Simon argues from a conventional New-Keynesian macroeconomic framework in which labour market tightness triggers wage inflation through a Phillips curve. That, as I argued here, is a discredited framework.
Here is what I said in August of 2016 as the Fed was about to embark on a rate tightening cycle. I have substituted 'MPC' for 'Fed' in places. The reference to Friedman's optimum quantity of money can be found here and the link to Prosperity for All (now published) is here.
The argument I made in August of 2016 applies equally to the MPC decision this coming Thursday. Raising the Bank Rate in an environment where the Bank pays interest on reserves is not the same as raising the Bank Rate in an environment where the interest rate on reserves is zero. The opportunity cost of credit is the difference between these two rates and, when they are equal, holding assets in the repo market is pretty much equivalent to parking reserves with the Bank. Raising both rates simultaneously will have little or no effect on the cost of credit.
If reserves and repos were the only assets; that would be the end of the story. But it doesn't end there since over half of outstanding regulated mortgages are currently on fixed rates. Banks and building societies have been lending long and borrowing short and that business will be squeezed as rates increase. There will be some impact on aggregate demand, albeit a much smaller one than if the repo rate were raised and the reserve rate left unchanged. But the effect on demand of a rate rise can potentially be offset by use of the Bank's considerable off balance sheet asset holdings to step in and support a possible asset price crash, should it occur.

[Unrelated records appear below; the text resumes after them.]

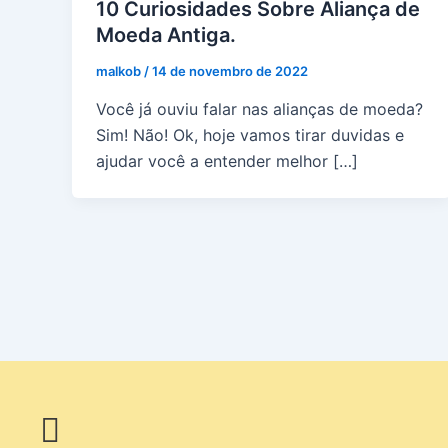
10 Curiosidades Sobre Aliança de
Moeda Antiga.
malkob
/
14 de novembro de 2022
Você já ouviu falar nas alianças de moeda?
Sim! Não! Ok, hoje vamos tirar duvidas e
ajudar você a entender melhor […]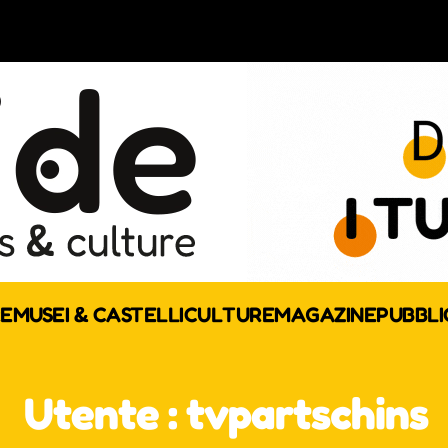
E
MUSEI & CASTELLI
CULTURE
MAGAZINE
PUBBLI
Utente : tvpartschins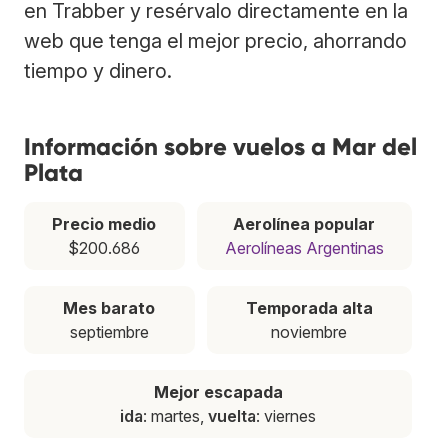
en Trabber y resérvalo directamente en la
web que tenga el mejor precio, ahorrando
tiempo y dinero.
Información sobre vuelos a Mar del
Plata
Precio medio
Aerolínea popular
$200.686
Aerolíneas Argentinas
Mes barato
Temporada alta
septiembre
noviembre
Mejor escapada
ida
: martes,
vuelta
: viernes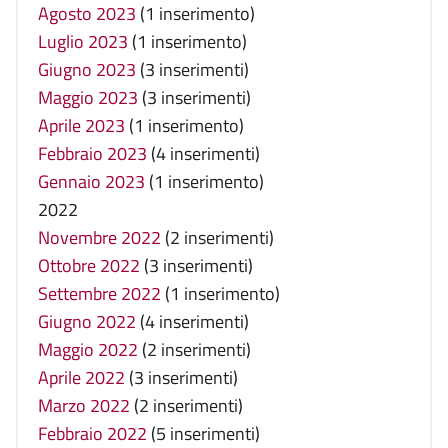
Agosto 2023
(1 inserimento)
Luglio 2023
(1 inserimento)
Giugno 2023
(3 inserimenti)
Maggio 2023
(3 inserimenti)
Aprile 2023
(1 inserimento)
Febbraio 2023
(4 inserimenti)
Gennaio 2023
(1 inserimento)
2022
Novembre 2022
(2 inserimenti)
Ottobre 2022
(3 inserimenti)
Settembre 2022
(1 inserimento)
Giugno 2022
(4 inserimenti)
Maggio 2022
(2 inserimenti)
Aprile 2022
(3 inserimenti)
Marzo 2022
(2 inserimenti)
Febbraio 2022
(5 inserimenti)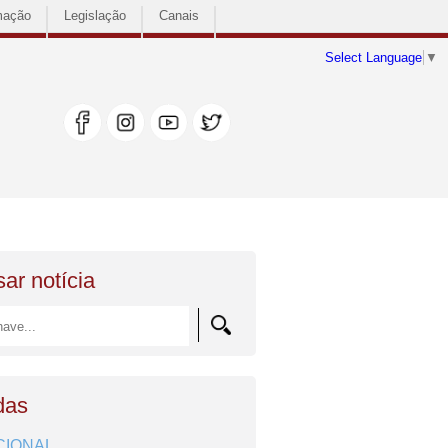
mação
Legislação
Canais
Select Language
▼
ar notícia
das
CIONAL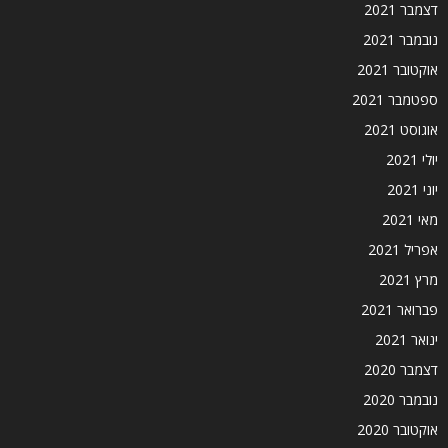
דצמבר 2021
נובמבר 2021
אוקטובר 2021
ספטמבר 2021
אוגוסט 2021
יולי 2021
יוני 2021
מאי 2021
אפריל 2021
מרץ 2021
פברואר 2021
ינואר 2021
דצמבר 2020
נובמבר 2020
אוקטובר 2020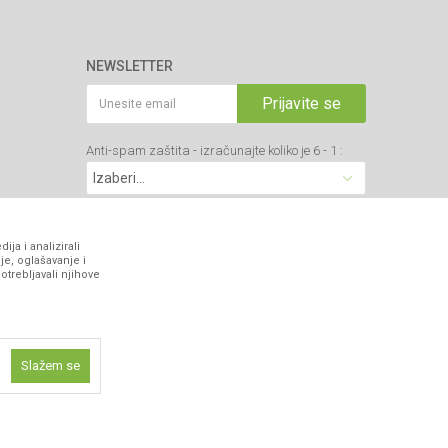
NEWSLETTER
Prijavite se
Anti-spam zaštita - izračunajte koliko je 6 - 1 :
VIBER I SMS NEWSLETTER
ja i analizirali
je, oglašavanje i
otrebljavali njihove
Prijavite se
PRATITE NAS
Slažem se
ne funkcije kao
isti kolačiće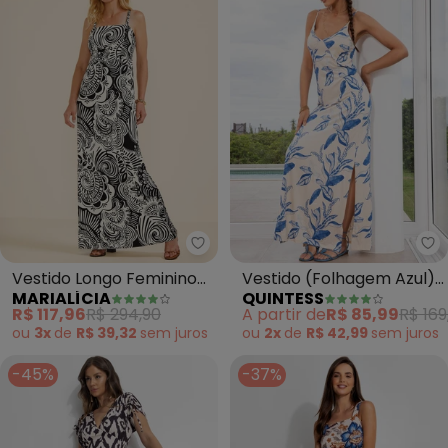
Marialícia - Vestido Longo Femi
Qu
Vestido Longo Feminino
Vestido (Folhagem Azul)
MARIALÍCIA
QUINTESS
Alças Ajustáveis (Bege)
em Malha de Viscose
R$ 117,96
R$ 294,90
A partir de
R$ 85,99
R$ 169
ou
3x
de
R$ 39,32
sem
juros
ou
2x
de
R$ 42,99
sem
juros
-45%
-37%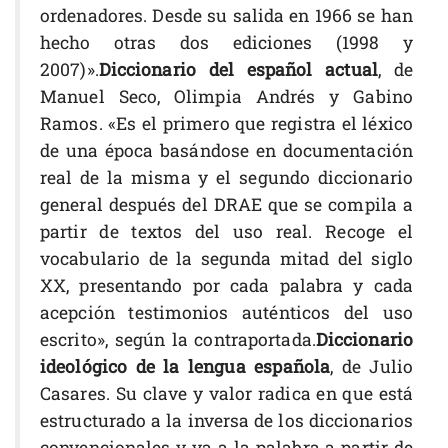
ordenadores. Desde su salida en 1966 se han
hecho otras dos ediciones (1998 y
2007)».
Diccionario del español actual
, de
Manuel Seco, Olimpia Andrés y Gabino
Ramos. «Es el primero que registra el léxico
de una época basándose en documentación
real de la misma y el segundo diccionario
general después del DRAE que se compila a
partir de textos del uso real. Recoge el
vocabulario de la segunda mitad del siglo
XX, presentando por cada palabra y cada
acepción testimonios auténticos del uso
escrito», según la contraportada.
Diccionario
ideológico de la lengua española
, de Julio
Casares. Su clave y valor radica en que está
estructurado a la inversa de los diccionarios
convencionales y va a la palabra a partir de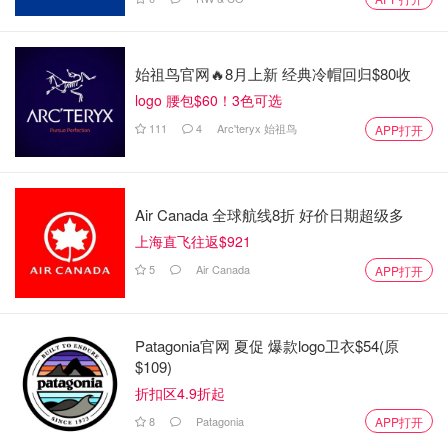
始祖鸟官网🔥8月上新 经典冷帽回归$80收
logo 腰包$60！3色可选
111
4
Arc'teryx 始祖鸟
APP打开
Air Canada 全球航线8折 好价日期超级多
上海直飞往返$921
5
Air Canada
APP打开
Patagonia官网 夏促 爆款logo卫衣$54(原
$109)
折扣区4.9折起
8
Patagonia
APP打开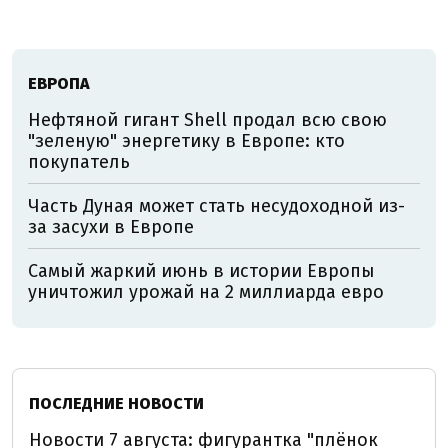
ЕВРОПА
Нефтяной гигант Shell продал всю свою
"зеленую" энергетику в Европе: кто
покупатель
Часть Дуная может стать несудоходной из-
за засухи в Европе
Самый жаркий июнь в истории Европы
уничтожил урожай на 2 миллиарда евро
ПОСЛЕДНИЕ НОВОСТИ
Новости 7 августа: фигурантка "плёнок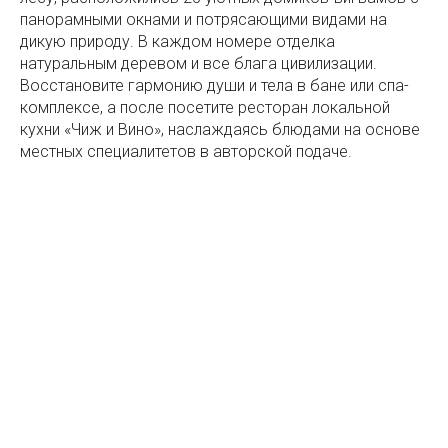
панорамными окнами и потрясающими видами на
дикую природу. В каждом номере отделка
натуральным деревом и все блага цивилизации.
Восстановите гармонию души и тела в бане или спа-
комплексе, а после посетите ресторан локальной
кухни «Чиж и Вино», наслаждаясь блюдами на основе
местных специалитетов в авторской подаче.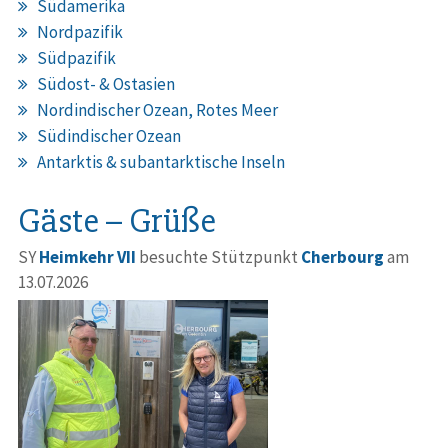
Südamerika
Nordpazifik
Südpazifik
Südost- & Ostasien
Nordindischer Ozean, Rotes Meer
Südindischer Ozean
Antarktis & subantarktische Inseln
Gäste – Grüße
SY
Heimkehr VII
besuchte Stützpunkt
Cherbourg
am
13.07.2026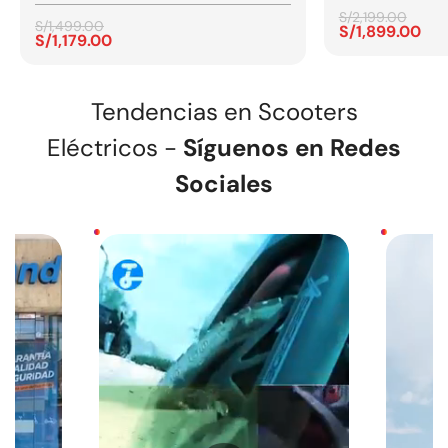
S/2,199.00
S/1,499.00
S/1,899.00
Precio
Precio
S/1,179.00
Precio
Precio
de
regular
de
regular
venta
venta
Tendencias en Scooters
Eléctricos -
Síguenos en Redes
Sociales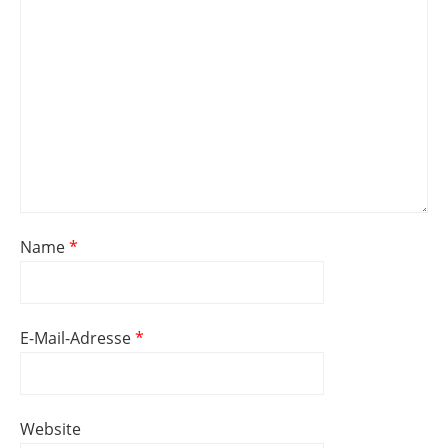
Name
*
E-Mail-Adresse
*
Website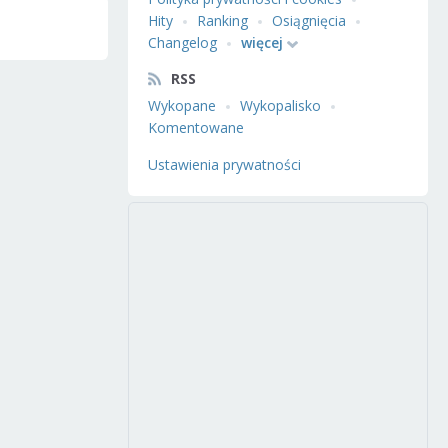
Hity
Ranking
Osiągnięcia
Changelog
więcej
RSS
Wykopane
Wykopalisko
Komentowane
Ustawienia prywatności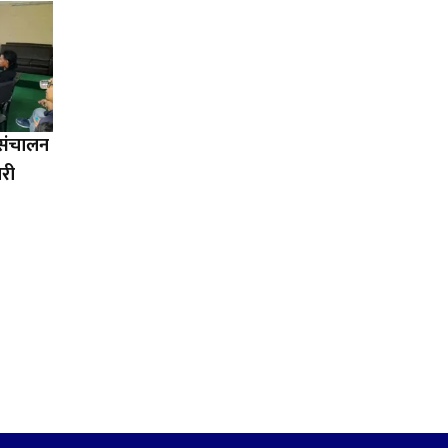
ा संचालन
ारी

So should the MPC raise rates? I believe so. Indeed, if the MPC wants to hit the inflation target they have to raise rates eventually. The only question is whether a rate rise on Thursday is in some sense premature. In my view it is not. The Bank has been signaling a rate rise for months and the markets expect one to occur. This is why the MPC will and should raise interest rates. Failure to act now will be damaging for future Bank communication and it will prolong the current period of stagnation.